COGS is deducted from your gross receipts to figure the gross profit for your business each year. Gross receipts are the amounts your business received from sales during the year.

Note

Claiming all of your business expenses, including COGS, increases your tax deductions and decreases your business profit. Including all of your costs in the COGS calculation will help you make sure that you don't miss any tax deductions.

What Is Cost of Goods Sold (COGS)?

COGS is sometimes referred to as the cost of sales; it refers to the costs a company has for making products from parts or raw materials or buying products and reselling them. These costs are an expense of the business because you sell these products to make money.

Note

The COGS examples in this article use Schedule C for Form 1040/1040-SR. Income tax forms for other business types use the same general formula.

COGS is calculated each year by showing changes in the company's balance of "goods" or inventory, from the beginning to the end of the company's fiscal (financial) year.

What's Included in Cost of Goods Sold

Inventory is the most important part of COGS. It includes:

  • Merchandise or stock in trade
  • Raw materials
  • Work in process
  • Finished products
  • Supplies that physically become a part of the item

Also, don't forget product containers and goods on display at a store or booth.

Direct Costs

COGS includes both direct and indirect costs. The direct costs include costs for making the product or the wholesale price of goods. These include:

  • Shipping costs
  • Direct labor costs for paying workers (including contributions to pensions or annuity plans) who produce the products

Indirect Costs

COGS also includes other costs such as:

  • Interest
  • Rent
  • Taxes
  • Storage
  • Purchasing
  • Processing
  • Repackaging
  • Handling
  • Administrative costs
  • Other overhead costs for running your warehouse or production facility, like light, heat, insurance, and maintenance

Information Needed to Calculate Cost of Goods Sold

In order for you or your tax preparer to calculate COGS, you will need the following information:

  1. Valuation method: Designate whether inventory is valued at cost, lower of cost or market, or other.

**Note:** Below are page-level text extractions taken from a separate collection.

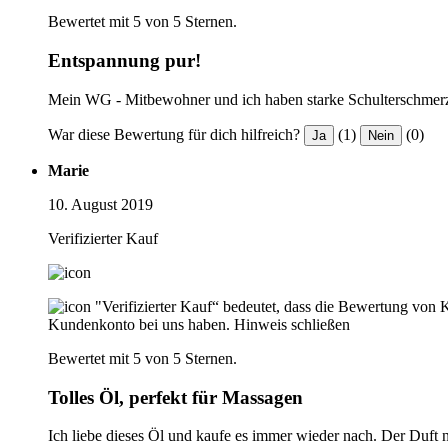
Bewertet mit 5 von 5 Sternen.
Entspannung pur!
Mein WG - Mitbewohner und ich haben starke Schulterschmerze
War diese Bewertung für dich hilfreich?
(1)
(0)
Ja
Nein
Marie
10. August 2019
Verifizierter Kauf
"Verifizierter Kauf“ bedeutet, dass die Bewertung von 
Kundenkonto bei uns haben.
Hinweis schließen
Bewertet mit 5 von 5 Sternen.
Tolles Öl, perfekt für Massagen
Ich liebe dieses Öl und kaufe es immer wieder nach. Der Duft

If you use the cash accounting method, you must value inventory at cost. Check with your tax preparer if you have changed your method of determining quantities, costs, or valuations. You must include an explanation of any changes.
  2. Beginning inventory: This is the total cost of all the products in your inventory at the beginning of the year. This should be the same as the inventory at the end of last year. If it's not the same, you must include an explanation of the difference in your tax return.
  3. Cost of purchases: Next, get a total of all the products you bought during the year and that you placed in inventory to sell. Subtract any products you took out for personal use. If you are making products, you'll need to include the total cost of all raw materials and parts you bought during the year.
  4. Cost of labor: This is your cost for employees who work directly making products from raw materials and parts. It doesn't include payroll costs for administrators or employees in sales, marketing, finance, or other areas.
  5. Cost of materials and supplies: These costs must be directly related to making the product.
  6. Other costs: This includes indirect labor, shipping containers, freight on materials and supplies, and expenses for rent, light, heat, etc. only for the area where the products are being manufactured or assembled.
  7. Ending inventory: Determine the total value of all items in inventory at the end of the year.

Note

To get the value of your inventory at the beginning and end of the year, you may need to do some kind of physical (or electronic) inventory. Check with your tax professional for help on the best way to get an accurate count.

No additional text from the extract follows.